Below are the entries to work from; restate word for word the portion that opens with the line containing "GAC đã chính thức trình làng Aion RT 2027 tại" and closes with the line containing "церемония в музейной", keeping both.

[Data excerpts]
- - - - - - -

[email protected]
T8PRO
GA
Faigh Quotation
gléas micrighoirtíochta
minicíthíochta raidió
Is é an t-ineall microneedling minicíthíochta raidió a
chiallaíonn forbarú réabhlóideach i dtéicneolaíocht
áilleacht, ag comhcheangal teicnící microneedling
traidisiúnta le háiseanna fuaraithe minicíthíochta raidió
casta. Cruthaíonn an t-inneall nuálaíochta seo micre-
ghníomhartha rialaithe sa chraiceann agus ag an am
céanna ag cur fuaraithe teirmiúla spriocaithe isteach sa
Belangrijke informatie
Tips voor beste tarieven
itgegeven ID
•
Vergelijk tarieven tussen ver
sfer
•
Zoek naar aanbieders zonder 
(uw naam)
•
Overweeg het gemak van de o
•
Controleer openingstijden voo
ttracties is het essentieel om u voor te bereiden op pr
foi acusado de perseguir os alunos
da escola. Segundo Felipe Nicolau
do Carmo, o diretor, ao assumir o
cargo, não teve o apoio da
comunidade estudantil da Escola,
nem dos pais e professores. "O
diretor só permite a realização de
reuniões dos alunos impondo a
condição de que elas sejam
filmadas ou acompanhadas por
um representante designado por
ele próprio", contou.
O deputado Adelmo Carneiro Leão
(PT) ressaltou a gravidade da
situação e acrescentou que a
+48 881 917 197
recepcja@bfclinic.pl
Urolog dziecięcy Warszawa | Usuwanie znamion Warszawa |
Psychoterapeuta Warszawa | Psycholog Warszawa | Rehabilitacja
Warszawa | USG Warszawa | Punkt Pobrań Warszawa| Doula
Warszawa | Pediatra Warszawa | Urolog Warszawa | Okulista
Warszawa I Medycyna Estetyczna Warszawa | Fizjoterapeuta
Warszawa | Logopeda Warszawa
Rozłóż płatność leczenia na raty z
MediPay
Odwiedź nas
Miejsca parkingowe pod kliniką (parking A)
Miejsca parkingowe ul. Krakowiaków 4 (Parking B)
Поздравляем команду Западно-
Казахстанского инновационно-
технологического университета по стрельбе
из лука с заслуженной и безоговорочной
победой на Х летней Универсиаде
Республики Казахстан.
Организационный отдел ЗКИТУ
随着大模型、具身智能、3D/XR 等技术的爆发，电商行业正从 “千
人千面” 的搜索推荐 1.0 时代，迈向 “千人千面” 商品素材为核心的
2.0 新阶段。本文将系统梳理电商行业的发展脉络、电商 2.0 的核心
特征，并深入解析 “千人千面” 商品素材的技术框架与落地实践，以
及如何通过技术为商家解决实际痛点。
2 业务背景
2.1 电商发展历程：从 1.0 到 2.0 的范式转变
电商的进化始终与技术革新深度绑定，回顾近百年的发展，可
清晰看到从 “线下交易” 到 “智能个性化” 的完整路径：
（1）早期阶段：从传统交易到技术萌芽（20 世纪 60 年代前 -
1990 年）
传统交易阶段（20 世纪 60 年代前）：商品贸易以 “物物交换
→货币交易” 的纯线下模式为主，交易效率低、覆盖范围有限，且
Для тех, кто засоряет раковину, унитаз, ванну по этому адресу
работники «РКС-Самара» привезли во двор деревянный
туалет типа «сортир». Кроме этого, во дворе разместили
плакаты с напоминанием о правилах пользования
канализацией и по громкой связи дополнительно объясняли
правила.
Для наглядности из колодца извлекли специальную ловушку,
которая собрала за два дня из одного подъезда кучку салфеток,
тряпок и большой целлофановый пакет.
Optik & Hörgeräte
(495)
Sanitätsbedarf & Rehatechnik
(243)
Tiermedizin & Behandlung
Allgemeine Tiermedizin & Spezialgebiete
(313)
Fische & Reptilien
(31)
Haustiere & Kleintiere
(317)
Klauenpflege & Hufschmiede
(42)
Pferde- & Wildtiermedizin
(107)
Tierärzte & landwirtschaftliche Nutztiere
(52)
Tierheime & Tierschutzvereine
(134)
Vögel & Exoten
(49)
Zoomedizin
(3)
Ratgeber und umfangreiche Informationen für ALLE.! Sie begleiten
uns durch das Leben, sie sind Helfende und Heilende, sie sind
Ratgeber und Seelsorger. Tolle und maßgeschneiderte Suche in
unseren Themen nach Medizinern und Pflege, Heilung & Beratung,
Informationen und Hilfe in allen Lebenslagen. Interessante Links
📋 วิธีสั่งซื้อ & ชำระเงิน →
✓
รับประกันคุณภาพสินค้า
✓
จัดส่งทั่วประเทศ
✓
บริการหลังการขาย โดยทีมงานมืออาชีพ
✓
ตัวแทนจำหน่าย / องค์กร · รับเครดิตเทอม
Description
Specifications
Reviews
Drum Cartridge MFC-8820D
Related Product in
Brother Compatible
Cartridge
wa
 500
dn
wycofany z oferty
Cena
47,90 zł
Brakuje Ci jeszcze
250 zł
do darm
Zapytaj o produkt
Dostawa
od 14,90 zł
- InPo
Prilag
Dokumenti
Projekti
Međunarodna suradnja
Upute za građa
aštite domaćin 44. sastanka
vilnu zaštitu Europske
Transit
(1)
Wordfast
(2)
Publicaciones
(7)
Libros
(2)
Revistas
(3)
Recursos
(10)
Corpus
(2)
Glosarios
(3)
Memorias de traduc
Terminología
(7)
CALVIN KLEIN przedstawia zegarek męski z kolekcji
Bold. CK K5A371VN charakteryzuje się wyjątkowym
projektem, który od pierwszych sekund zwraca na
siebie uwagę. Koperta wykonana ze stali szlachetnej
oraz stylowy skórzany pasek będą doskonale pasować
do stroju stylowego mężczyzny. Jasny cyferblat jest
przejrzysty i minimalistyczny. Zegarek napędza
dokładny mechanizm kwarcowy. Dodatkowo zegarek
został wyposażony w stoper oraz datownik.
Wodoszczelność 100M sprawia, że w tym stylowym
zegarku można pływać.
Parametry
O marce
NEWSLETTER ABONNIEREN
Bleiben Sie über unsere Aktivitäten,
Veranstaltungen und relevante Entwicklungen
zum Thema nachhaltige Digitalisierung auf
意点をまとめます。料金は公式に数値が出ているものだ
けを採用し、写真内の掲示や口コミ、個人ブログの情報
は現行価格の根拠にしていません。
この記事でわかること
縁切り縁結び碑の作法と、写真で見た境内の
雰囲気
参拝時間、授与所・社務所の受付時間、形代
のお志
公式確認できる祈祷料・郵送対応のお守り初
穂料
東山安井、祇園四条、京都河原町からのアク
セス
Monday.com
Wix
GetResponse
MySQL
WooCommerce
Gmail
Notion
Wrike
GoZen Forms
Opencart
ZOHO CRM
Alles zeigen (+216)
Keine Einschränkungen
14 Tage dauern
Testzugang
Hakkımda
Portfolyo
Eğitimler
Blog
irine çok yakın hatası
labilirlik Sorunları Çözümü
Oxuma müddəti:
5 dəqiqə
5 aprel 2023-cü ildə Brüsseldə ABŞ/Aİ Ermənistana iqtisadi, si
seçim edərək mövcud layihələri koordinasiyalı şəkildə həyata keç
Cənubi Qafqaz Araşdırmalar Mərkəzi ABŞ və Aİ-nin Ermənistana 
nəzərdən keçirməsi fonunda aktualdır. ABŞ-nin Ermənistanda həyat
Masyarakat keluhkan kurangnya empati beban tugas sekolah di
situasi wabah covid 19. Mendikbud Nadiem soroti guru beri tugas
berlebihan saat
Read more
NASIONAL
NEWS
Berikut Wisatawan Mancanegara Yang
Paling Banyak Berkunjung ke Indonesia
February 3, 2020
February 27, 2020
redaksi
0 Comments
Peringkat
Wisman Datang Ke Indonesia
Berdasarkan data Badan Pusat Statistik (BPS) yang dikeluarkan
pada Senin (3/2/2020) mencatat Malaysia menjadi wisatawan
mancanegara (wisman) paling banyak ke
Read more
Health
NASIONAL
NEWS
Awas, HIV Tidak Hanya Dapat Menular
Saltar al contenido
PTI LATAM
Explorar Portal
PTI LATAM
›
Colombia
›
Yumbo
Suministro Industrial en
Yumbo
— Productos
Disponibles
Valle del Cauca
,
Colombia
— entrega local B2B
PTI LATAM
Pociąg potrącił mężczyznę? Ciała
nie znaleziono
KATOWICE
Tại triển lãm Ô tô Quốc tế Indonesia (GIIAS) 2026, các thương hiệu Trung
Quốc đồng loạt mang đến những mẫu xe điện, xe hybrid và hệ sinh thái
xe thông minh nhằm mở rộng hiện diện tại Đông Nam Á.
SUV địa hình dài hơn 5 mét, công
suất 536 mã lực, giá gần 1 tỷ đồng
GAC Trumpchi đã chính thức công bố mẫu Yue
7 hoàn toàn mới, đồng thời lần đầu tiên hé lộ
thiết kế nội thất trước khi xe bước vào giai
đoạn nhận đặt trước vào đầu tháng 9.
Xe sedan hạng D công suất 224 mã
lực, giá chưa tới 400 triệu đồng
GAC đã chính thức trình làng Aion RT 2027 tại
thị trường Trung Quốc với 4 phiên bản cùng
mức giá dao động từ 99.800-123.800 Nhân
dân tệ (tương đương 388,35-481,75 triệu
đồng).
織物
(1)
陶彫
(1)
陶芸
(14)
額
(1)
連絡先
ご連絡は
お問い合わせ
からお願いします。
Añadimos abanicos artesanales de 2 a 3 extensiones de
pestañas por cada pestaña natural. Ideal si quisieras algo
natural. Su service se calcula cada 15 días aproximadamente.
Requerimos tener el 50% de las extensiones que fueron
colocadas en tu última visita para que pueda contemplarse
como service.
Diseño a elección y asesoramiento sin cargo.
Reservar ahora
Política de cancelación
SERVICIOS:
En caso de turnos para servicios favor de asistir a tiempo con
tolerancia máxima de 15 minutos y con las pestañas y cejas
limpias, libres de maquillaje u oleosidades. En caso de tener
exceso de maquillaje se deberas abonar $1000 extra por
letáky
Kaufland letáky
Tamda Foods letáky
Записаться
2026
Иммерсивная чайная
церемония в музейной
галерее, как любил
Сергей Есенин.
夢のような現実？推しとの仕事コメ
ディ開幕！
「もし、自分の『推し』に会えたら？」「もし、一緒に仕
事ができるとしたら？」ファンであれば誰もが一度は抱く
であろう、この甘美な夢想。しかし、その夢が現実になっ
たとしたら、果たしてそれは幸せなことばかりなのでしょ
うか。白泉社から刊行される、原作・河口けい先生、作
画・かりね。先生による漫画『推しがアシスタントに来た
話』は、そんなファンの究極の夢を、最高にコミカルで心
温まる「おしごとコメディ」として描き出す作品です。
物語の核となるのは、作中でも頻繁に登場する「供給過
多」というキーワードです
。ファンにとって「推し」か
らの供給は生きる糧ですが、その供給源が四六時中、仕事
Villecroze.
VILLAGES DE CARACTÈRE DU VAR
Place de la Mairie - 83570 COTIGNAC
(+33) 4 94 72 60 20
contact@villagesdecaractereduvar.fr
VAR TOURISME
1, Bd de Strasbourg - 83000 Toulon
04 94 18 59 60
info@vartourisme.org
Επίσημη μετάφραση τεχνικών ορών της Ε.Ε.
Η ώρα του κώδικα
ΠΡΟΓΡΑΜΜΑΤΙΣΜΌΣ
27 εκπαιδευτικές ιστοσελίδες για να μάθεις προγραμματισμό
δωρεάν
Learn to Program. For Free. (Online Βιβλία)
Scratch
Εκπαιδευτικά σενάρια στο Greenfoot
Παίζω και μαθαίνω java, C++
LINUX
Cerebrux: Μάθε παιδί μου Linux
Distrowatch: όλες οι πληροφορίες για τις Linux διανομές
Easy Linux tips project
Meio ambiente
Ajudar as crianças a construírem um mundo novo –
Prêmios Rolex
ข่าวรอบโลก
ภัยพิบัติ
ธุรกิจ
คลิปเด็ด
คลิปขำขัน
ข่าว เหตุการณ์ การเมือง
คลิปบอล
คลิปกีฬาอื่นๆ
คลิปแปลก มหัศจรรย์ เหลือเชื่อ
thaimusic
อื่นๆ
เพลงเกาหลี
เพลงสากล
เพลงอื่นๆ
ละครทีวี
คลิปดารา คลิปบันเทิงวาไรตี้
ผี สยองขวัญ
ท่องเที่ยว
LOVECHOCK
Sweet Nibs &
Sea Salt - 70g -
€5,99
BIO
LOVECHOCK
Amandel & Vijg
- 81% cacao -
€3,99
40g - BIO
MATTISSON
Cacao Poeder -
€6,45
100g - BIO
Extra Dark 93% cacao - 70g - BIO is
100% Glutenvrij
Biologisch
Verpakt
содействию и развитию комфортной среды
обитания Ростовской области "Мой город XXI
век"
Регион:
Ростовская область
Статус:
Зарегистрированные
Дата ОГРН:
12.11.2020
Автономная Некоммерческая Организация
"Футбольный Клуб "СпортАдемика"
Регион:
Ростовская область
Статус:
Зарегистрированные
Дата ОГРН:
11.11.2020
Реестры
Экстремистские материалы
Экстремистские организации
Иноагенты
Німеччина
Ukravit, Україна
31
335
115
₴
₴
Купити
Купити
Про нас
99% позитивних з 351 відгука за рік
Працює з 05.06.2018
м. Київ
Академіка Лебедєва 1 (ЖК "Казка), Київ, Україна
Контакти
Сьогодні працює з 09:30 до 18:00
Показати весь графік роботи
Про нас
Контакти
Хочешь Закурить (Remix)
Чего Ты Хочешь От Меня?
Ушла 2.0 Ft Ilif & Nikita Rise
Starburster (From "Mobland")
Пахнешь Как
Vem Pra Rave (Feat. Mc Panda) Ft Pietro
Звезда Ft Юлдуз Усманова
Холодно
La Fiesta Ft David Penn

- - - - - - -

◆ YOUR SOLUTION ◆
GAC đã chính thức trình làng Aion RT 2027 tại
thị trường Trung Quốc với 4 phiên bản cùng
mức giá dao động từ 99.800-123.800 Nhân
dân tệ (tương đương 388,35-481,75 triệu
đồng).
織物
(1)
陶彫
(1)
陶芸
(14)
額
(1)
連絡先
ご連絡は
お問い合わせ
からお願いします。
Añadimos abanicos artesanales de 2 a 3 extensiones de
pestañas por cada pestaña natural. Ideal si quisieras algo
natural. Su service se calcula cada 15 días aproximadamente.
Requerimos tener el 50% de las extensiones que fueron
colocadas en tu última visita para que pueda contemplarse
como service.
Diseño a elección y asesoramiento sin cargo.
Reservar ahora
Política de cancelación
SERVICIOS:
En caso de turnos para servicios favor de asistir a tiempo con
tolerancia máxima de 15 minutos y con las pestañas y cejas
limpias, libres de maquillaje u oleosidades. En caso de tener
exceso de maquillaje se deberas abonar $1000 extra por
letáky
Kaufland letáky
Tamda Foods letáky
Записаться
2026
Иммерсивная чайная
церемония в музейной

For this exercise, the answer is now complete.